4. Spend money on experiences, instead of material goods
Saving up money and then spending a large part of them on my graduation trip is probably one of the best things I've done so far. I traveled to Greece (1 week), Turkey (2 weeks) then France (farmstay 2 weeks) and really exposed myself to local culture through some couchsurfing and submitted myself to nature with hikes on rock cliffs, mountains and around lakes. This is the thing that I'm going to remember when I'm 60 years old, probably not that new iPhone that I bought.

Experiences tend to bring us more happiness than material goods, as each time we recall those wonderful memories, the emotions will resurface. But for material goods, we will be happy for the first month we have it, and subsequently, we will crave for more or something different again.

5. Live life elegantly and simply
I spent two weeks in France on a farm up in the Midi-Pyrenees, meaning Mid-Pyrenees mountains. The area is in the extreme south of France which is near to the Spanish border. I arrived at the Toulouse airport alone, taking a train and then a bus to get to the farm's nearest town, all the time hoping that my host would be there to pick me up. Farm life taught me a lot; that will come in another blogpost, but the most important thing I took away was probably a way of life.

The people in the region and also on the farm practice a way of life very close to nature.

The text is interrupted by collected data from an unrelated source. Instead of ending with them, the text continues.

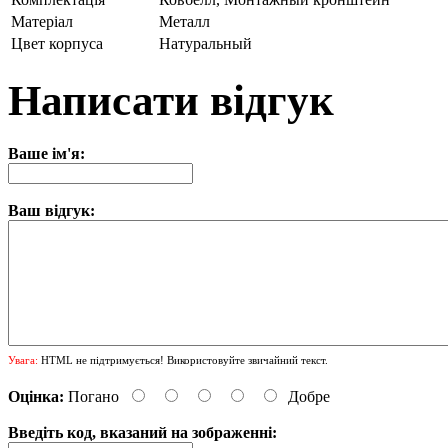
Матеріал
Металл
Цвет корпуса
Натуральный
Написати відгук
Ваше ім'я:
Ваш відгук:
Увага:
HTML не підтримується! Використовуйте звичайний текст.
Оцінка:
Погано
Добре
Введіть код, вказаний на зображенні:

They believe in good energy and the 5 elements, with some of them practicing energy of crystals and precious stones, an organic and vegetarian diet, and staying close to nature without disturbing its natural balance. My simple life at the farm was tiring yet fulfilling and it really put things in perspective for me - Some of the material things that we chase after in the city, and the complex emotions we hold against people, the worries and disputes all seemed kind of irrelevant and silly even, when we surrender ourselves to nature, notice and be thankful for the simple beautiful things in life, and pursue the goodness in people and everything around us.

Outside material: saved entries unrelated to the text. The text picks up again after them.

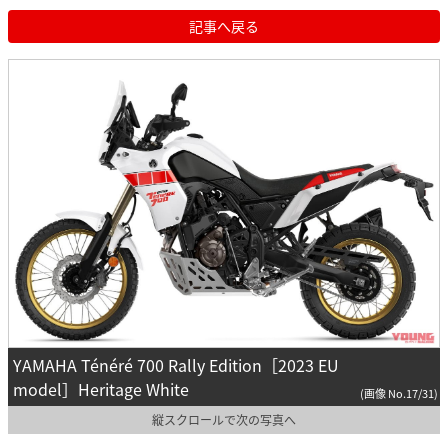
記事へ戻る
YAMAHA Ténéré 700 Rally Edition［2023 EU
model］Heritage White
(画像 No.17/31)
縦スクロールで次の写真へ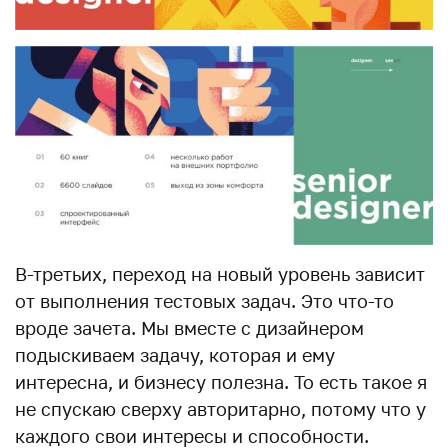
В-третьих, переход на новый уровень зависит
от выполнения тестовых задач. Это что-то
вроде зачета. Мы вместе с дизайнером
подыскиваем задачу, которая и ему
интересна, и бизнесу полезна. То есть такое я
не спускаю сверху авторитарно, потому что у
каждого свои интересы и способности.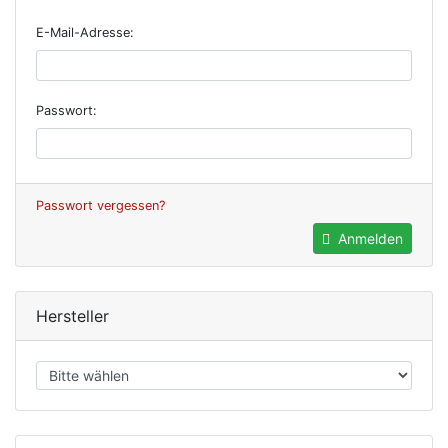
E-Mail-Adresse:
Passwort:
Passwort vergessen?
Anmelden
Hersteller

I think the experience which I have had here will probably help to put things in perspective each time I get frustrated over something silly.

6. Take time to be alone
I feel like Asian culture doesn't really condone being alone; we always need to be together in our own little circle of friends. Who says one cannot dine alone, travel alone or watch a movie alone? Speaking of which, I have done all three before and it felt great to have some me time to reflect upon things. And it's self reflection that helps me to always be a better version of myself.

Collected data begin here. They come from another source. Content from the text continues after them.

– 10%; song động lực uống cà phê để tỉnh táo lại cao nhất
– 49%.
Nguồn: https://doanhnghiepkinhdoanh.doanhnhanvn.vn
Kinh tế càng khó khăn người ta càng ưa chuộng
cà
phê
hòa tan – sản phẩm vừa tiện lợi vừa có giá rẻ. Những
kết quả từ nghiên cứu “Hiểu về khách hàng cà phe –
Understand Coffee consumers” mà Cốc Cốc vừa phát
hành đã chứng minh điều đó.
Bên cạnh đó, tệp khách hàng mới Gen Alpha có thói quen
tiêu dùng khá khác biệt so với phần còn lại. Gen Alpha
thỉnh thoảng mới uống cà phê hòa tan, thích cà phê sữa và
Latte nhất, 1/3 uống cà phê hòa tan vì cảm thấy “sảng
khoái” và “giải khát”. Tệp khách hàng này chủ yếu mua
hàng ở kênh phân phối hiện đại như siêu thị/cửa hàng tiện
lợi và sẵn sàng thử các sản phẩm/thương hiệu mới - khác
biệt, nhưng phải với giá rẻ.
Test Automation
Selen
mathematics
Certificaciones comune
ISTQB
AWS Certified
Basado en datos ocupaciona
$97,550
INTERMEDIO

7. You are yourself, and that's OK
Sometimes I get frustrated at myself when I compare with others. My peers who go through the same course in uni, but whom graduates with a finance major is probably going to earn at least 2-3x more than me. But I know I'm not really intuitive when it comes to numbers, so I'll probably never be able to go into banking, trading or data analytics or logistics. I'll also probably never be as thin or as pretty as my idol, Kiko Mizuhara. I'll also never really like clubbing but instead prefer going interiors shopping, or grocery shopping even. I think it's important to stay true to yourself and tell yourself that it's OK if you like things that are not cool, or if you do things that stray from conventional measurements of success as defined by society. It's hard to come to terms with it, but I think as long as we have a passion, we work hard at perfecting it, we will be happy and good things will come.

I'll be graduating this November and starting a new chapter of my life soon, and I hope that these life lessons will guide me when I'm frustrated or lost, and also you in the process as well.